All the way from here to Rainham—some nine miles—is a splendid object-lesson in Thames-side shipping and industries. It is not sufficient to know the Thames only in its fashionable and holiday aspects. To know it as a whole you must also have made some sort of acquaintance with what sailor-men call “London River”—that is to say, the Thames below bridge, where all the business is done. This is not, of course, to say that these succeeding nine miles are ideal from the cyclist’s point of view. The busy and growing town of Grays with the Thurrocks on either side, scarcely to be distinguished from it by the stranger, is only picturesque to those who can find a romance in the riverside work; but the road surface is not so bad. Notice on the right, immediately after leaving Grays, the sham castellated building in a park now in course of being destroyed by the chalk quarries. This is called Belmont Castle. The chalk-pits here, and along the road to Purfleet, are nothing less than stupendous. Railways run between them and the river, where the chalk is shipped, or manufactured as cement on the spot. Purfleet, to which we now come, is a somewhat pleasing old-world riverside place, with a pretty, tree-shaded road running beside the river, where it is pleasant to halt and watch the world’s commerce float by; the passenger steamers, the “ocean tramps,” the fruiters, the wool-ships, the unmistakable oil-tank steamers, and all the very varied traffic coming from or going to distant parts.
Across the river is Erith, and immediately opposite are the hospital ships, off Crayford Ness. One of these—the Castalia—was originally a twin-ship built for the Channel traffic, with the idea of abolishing seasickness. Nearer at hand is the old wooden man-o’-war Cornwall, now a training ship, and beside the road, just here, is a disused hillside chalk quarry turned into a botanic garden.
Purfleet has a picturesqueness all its own, not utterly destroyed by the gunpowder magazines nor by the huge tanks—like gasometers—where oil is stored. So long as the busy perspective of the waterside remains, with the “toil, glitter, grime, and wealth” of the tide, the place cannot fail of interest.

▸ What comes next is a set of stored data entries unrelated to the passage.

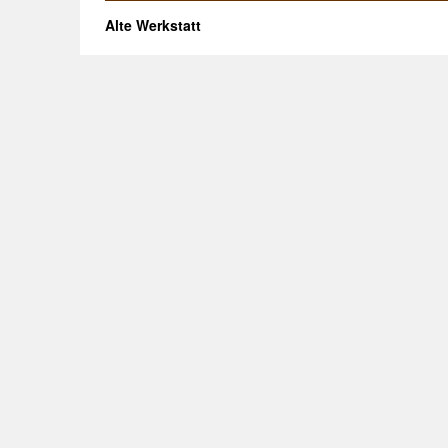
Alte Werkstatt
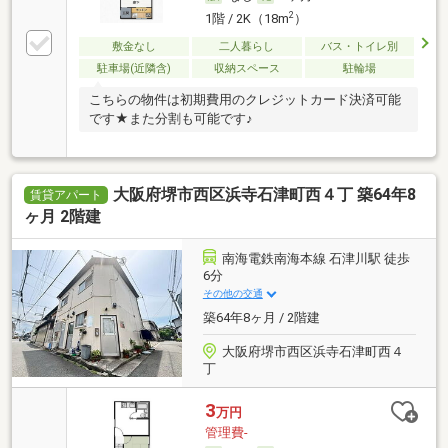
2
1階 / 2K（18m
）
敷金なし
二人暮らし
バス・トイレ別
駐車場(近隣含)
収納スペース
駐輪場
こちらの物件は初期費用のクレジットカード決済可能
です★また分割も可能です♪
大阪府堺市西区浜寺石津町西４丁 築64年8
賃貸アパート
ヶ月 2階建
南海電鉄南海本線 石津川駅 徒歩
6分
その他の交通
築64年8ヶ月 / 2階建
大阪府堺市西区浜寺石津町西４
丁
3
万円
管理費-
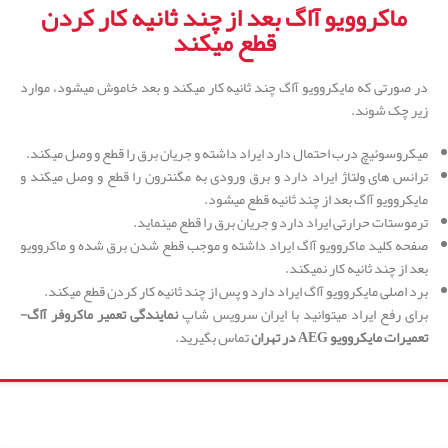
ماکروویو آاگ بعد از چند ثانیه کار کردن
قطع میکند
در صورتی که مایکروویو آاگ چند ثانیه کار میکند و بعد خاموش میشود، موارد
زیر چک شوند.
میکروسوئیچ درب احتمال دارد ایراد داشته و جریان برق را قطع و وصل میکند.
ترانس های ولتاژ ایراد دارد و برق ورودی به مگنترون را قطع و وصل میکند و
مایکروویو آاگ بعد از چند ثانیه قطع میشود.
ترموستات حرارتی ایراد دارد و جریان برق را قطع مینماید.
صفحه کلید ماکروویو آاگ ایراد داشته و موجب قطع شدن برق شده و ماکروویو
بعد از چند ثانیه کار نمیکند.
برد اصلی مایکروویو آاگ ایراد دارد و پس از چند ثانیه کار کردن قطع میکند.
برای رفع ایراد میتوانید با ایران سرویس شاپ
نمایندگی تعمیر ماکروفر آاگ-
تعمیرات مایکروویو
AEG
در تهران
تماس بگیرید.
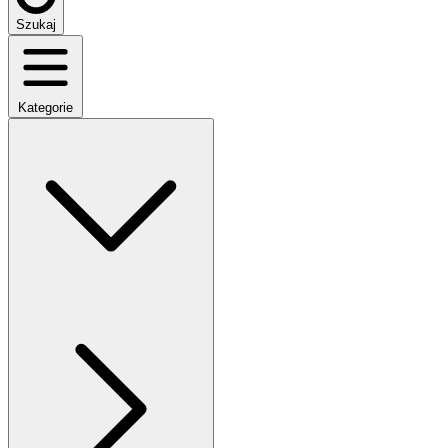
Szukaj
Kategorie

Beyond, through Wennington and Rainham, the marshes spread out on the left, kept from being drowned out by the Thames by the aid of those earthen river walls said to have been originally made by the Romans. Passing through the uninteresting town of Rainham we turn off to the right at Rippleside for the old-world village of Dagenham, set upon a hilly site overlooking the miry flats. Down there, on the inland side, lies Parslowes, the old seat of the Fanshawes, islanded in midst of ploughed fields; riverward trail the smoke-wreaths against the burnished sunset, and as we blunder along the winding lanes for Dagenham Station we meet the agricultural labourer, clumsy and stupefied with long hours of physical toil, slouching off to his evening fuddle at the “Blue Pig.”